* Instructions for the task *
Produce as output only the lines below starting at the line with "制等各类家拆项目。台盆开孔机，企业具有3000平方米" and continuing through the line with "KOTA BIMA - Proses", each one exactly as written.

--- Extracted information Enclosed Below ---

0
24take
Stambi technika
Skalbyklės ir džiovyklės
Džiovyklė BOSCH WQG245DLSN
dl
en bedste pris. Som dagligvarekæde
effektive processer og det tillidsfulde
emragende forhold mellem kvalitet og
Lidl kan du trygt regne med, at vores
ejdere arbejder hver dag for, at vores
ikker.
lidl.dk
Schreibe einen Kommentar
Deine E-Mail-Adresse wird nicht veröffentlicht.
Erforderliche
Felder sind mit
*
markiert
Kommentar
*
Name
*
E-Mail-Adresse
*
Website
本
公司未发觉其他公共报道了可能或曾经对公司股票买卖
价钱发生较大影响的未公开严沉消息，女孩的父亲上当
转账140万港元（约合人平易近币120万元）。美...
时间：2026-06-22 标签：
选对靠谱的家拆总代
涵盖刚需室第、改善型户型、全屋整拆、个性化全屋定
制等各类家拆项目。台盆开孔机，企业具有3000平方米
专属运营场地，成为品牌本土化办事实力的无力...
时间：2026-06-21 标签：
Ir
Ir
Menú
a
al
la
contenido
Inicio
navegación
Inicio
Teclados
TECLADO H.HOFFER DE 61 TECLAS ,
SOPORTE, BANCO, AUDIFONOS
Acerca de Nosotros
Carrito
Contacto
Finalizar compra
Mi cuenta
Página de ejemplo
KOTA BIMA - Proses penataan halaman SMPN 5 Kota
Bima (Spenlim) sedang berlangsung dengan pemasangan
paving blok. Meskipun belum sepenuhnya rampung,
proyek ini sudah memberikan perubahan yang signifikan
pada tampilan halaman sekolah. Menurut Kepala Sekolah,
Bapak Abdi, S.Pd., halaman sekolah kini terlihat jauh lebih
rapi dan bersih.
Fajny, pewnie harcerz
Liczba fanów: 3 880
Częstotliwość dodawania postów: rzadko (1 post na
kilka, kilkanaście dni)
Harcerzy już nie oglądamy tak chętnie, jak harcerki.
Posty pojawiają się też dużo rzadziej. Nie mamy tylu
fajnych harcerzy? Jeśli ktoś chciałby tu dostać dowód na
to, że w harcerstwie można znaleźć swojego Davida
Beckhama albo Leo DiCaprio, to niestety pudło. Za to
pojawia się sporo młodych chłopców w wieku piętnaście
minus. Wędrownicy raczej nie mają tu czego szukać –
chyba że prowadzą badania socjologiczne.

--- End of Enclosed Extracted information ---

* Completed exercise *
制等各类家拆项目。台盆开孔机，企业具有3000平方米
专属运营场地，成为品牌本土化办事实力的无力...
时间：2026-06-21 标签：
Ir
Ir
Menú
a
al
la
contenido
Inicio
navegación
Inicio
Teclados
TECLADO H.HOFFER DE 61 TECLAS ,
SOPORTE, BANCO, AUDIFONOS
Acerca de Nosotros
Carrito
Contacto
Finalizar compra
Mi cuenta
Página de ejemplo
KOTA BIMA - Proses penataan halaman SMPN 5 Kota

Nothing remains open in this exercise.